I hope that the machine learning aspects of the Mycroft project are fully explored, if Mycroft is to have relevance in a year or two. It seems to me that if this is the direction for Mycroft, the next big challenge for the project is to web machine learning of the user with data structures under the control of the user and at the same time achieving accelerated learning of truly anonymised aggregated data.

Reading and re-reading the ambitious and comprehensive plan above, I am still not sure if Mycroft is supposed to be a voice control system or if the aim is to actually become a personal assistant comparable to the solutions from the big five. Could you clarify the roadmap on that point?

Many thanks for the huge amount of work already put into this project.

steve.penrod · January 23, 2017, 6:43am

Thanks for the feedback, Kallisti! I agree that the long term value of a personal AI assistant requires far more than just simple Skills. The roadmap that I laid out above is far more focused on laying the groundwork needed for the learning system we are envisioning. Things that we 100% need and will elevate the user experience of today. That kind of system needs effective and pervasive interface points, which is what mycroft-core is intended to provide.

We recently released our new backend and are focusing in the near term on making Mycroft available on a variety of platforms. But we still have a long term goal of building a 'strong AI". There are a lot of intermediate steps between here and there, and I think the “voice assistant” is a step that provides a lot of bang for most users. Once that is established it provides a great platform for solid interactions.
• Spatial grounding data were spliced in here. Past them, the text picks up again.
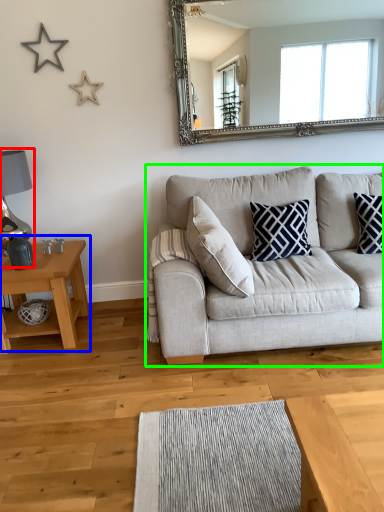 Question: Considering the real-world distances, which object is farthest from lamp (highlighted by a red box)? table (highlighted by a blue box) or studio couch (highlighted by a green box)?

Choices:
 (A) table
 (B) studio couch

Answer: (B) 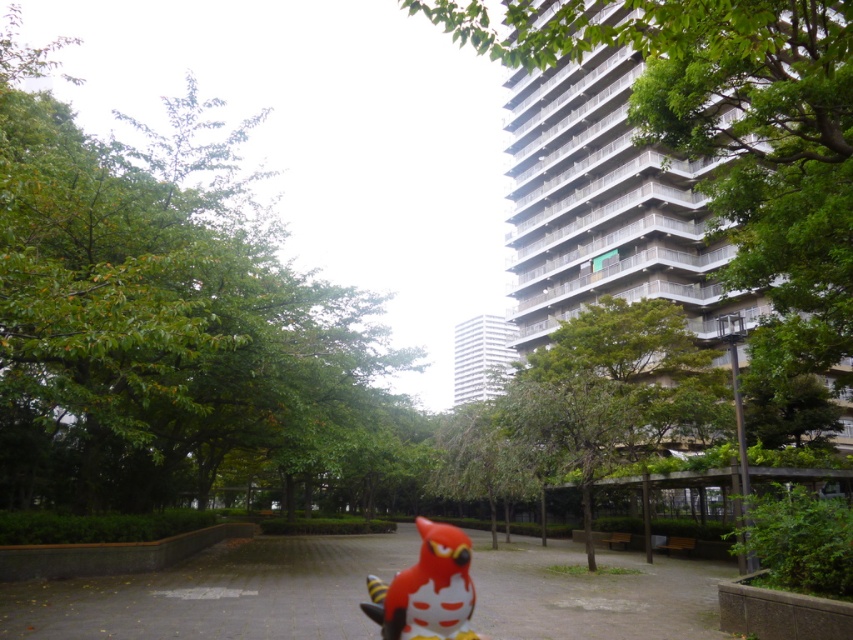 You are a child playing in the park and want to hide behind the green leafy tree at upper left. The matte red bird at center is nearby. Which object is wider so you can hide behind it?

The green leafy tree at upper left is wider than the matte red bird at center, so you can hide behind it.

You are a photographer standing in the urban park scene. You want to take a photo that includes both the green leafy tree at upper left and the matte red bird at center. Which object should you adjust your camera focus on first to ensure it appears sharp in the final image?

The green leafy tree at upper left is closer to the viewer than the matte red bird at center, so you should focus on the green leafy tree at upper left first to ensure both are in focus. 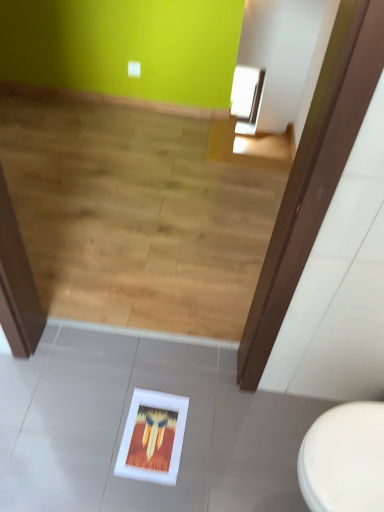 Where is `free space above white glossy toilet at lower right (from a real-world perspective)`? free space above white glossy toilet at lower right (from a real-world perspective) is located at coordinates (356, 451). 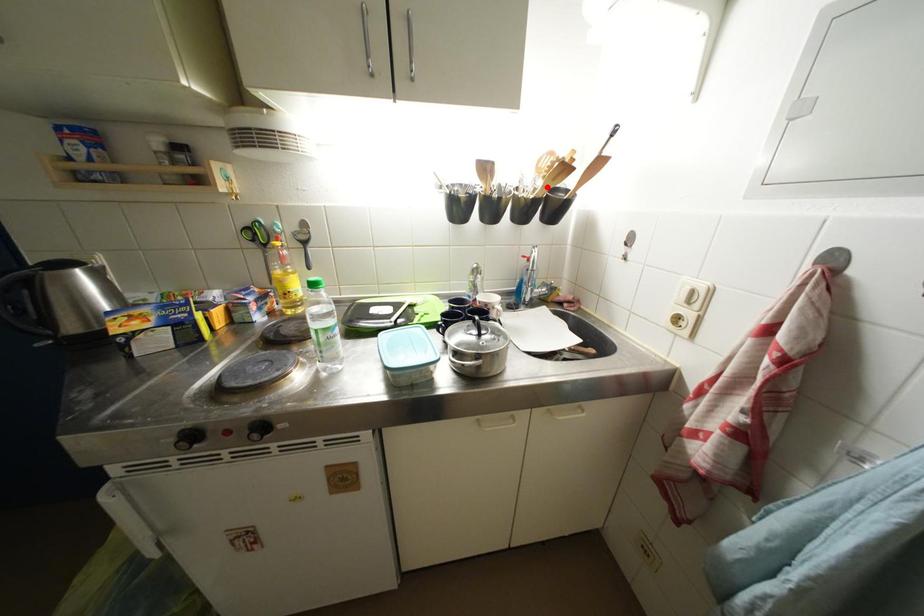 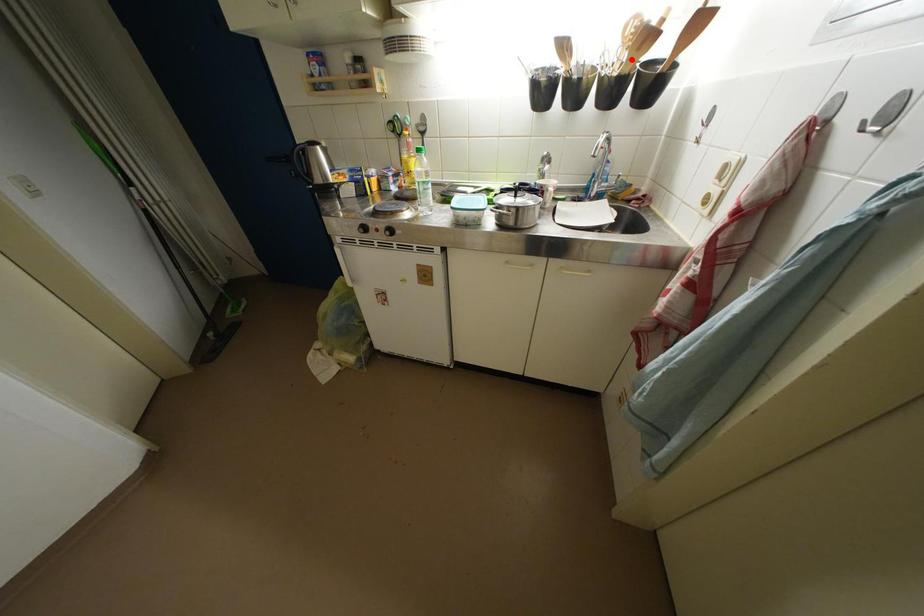 In the scene shown: I am providing you with two images of the same scene from different viewpoints. A red point is marked on the first image and another point is marked on the second image. Are the points marked in image1 and image2 representing the same 3D position?

Yes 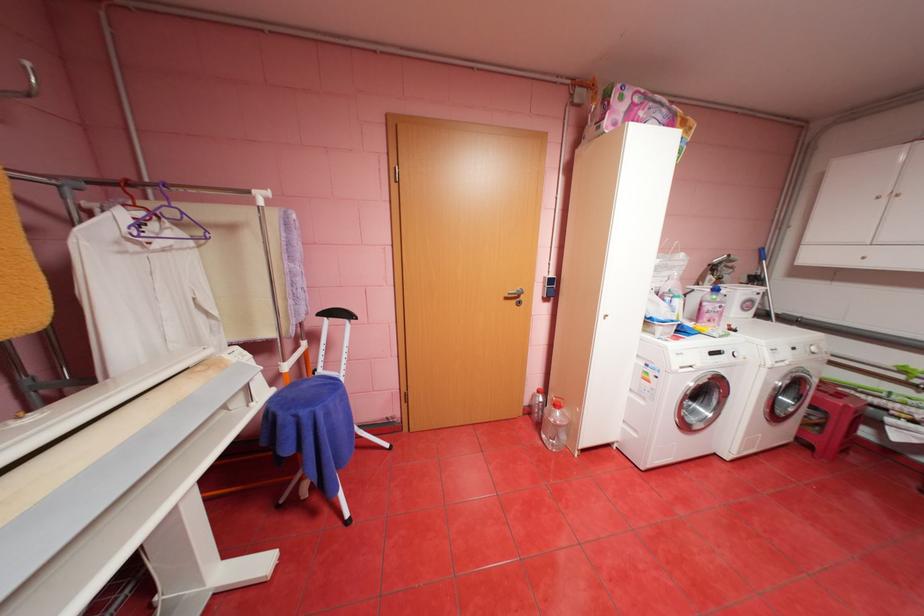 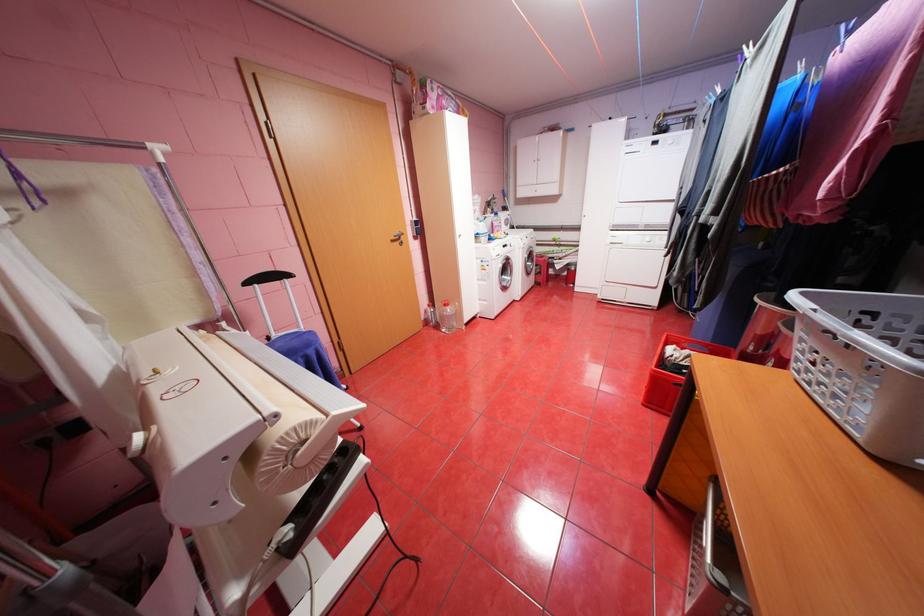 Where in the second image is the point corresponding to the point at 548,426 from the first image?

(445, 326) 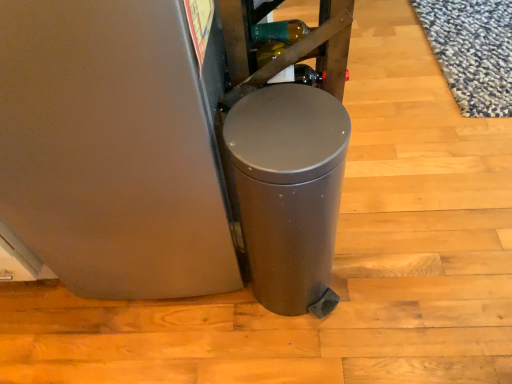 Locate an element on the screen. blank space situated above satin metallic trash can at center (from a real-world perspective) is located at coordinates (285, 129).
Chris_Schantz · January 27, 2017, 9:21pm

As someone with a speech impediment aka stuttering i have always found it hard to use any voice recognition software. If you guys feel it would help or are in need of any kind of voice recordings of that nature let me know. I am not offended by such things if it will server to help others in the future. Thanks for the project and i am looking forward to all of it.